Find the word "https" in the data below and copy each line that holds it.

--- Extracted records ---
= = = =
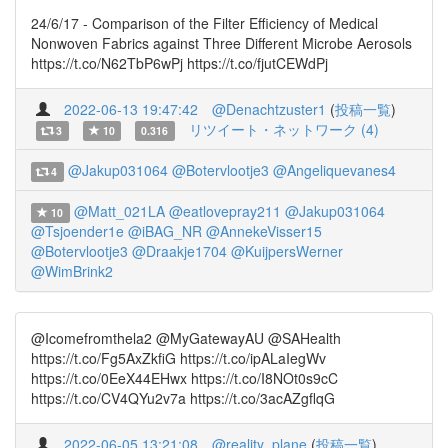
24/6/17 - Comparison of the Filter Efficiency of Medical
Nonwoven Fabrics against Three Different Microbe Aerosols
https://t.co/N62TbP6wPj https://t.co/fjutCEWdPj
2022-06-13 19:47:42
@Denachtzuster1
(
投稿一覧
)
リツイート・ネットワーク (4)
3
10
0.316
@Jakup031064
@Botervlootje3
@Angeliquevanes4
4
@Matt_021LA
@eatlovepray211
@Jakup031064
10
@Tsjoender1e
@iBAG_NR
@AnnekeVisser15
@Botervlootje3
@Draakje1704
@KuijpersWerner
@WimBrink2
@Icomefromthela2 @MyGatewayAU @SAHealth
https://t.co/Fg5AxZkfiG https://t.co/ipALaIegWv
https://t.co/0EeX44EHwx https://t.co/I8NOt0s9cC
https://t.co/CV4QYu2v7a https://t.co/3acAZgflqG
2022-06-05 13:21:08
@reality_plane
(
投稿一覧
)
= = = =
--- SOLUTION TO THIS PROBLEM ---
https://t.co/N62TbP6wPj https://t.co/fjutCEWdPj
https://t.co/Fg5AxZkfiG https://t.co/ipALaIegWv
https://t.co/0EeX44EHwx https://t.co/I8NOt0s9cC
https://t.co/CV4QYu2v7a https://t.co/3acAZgflqG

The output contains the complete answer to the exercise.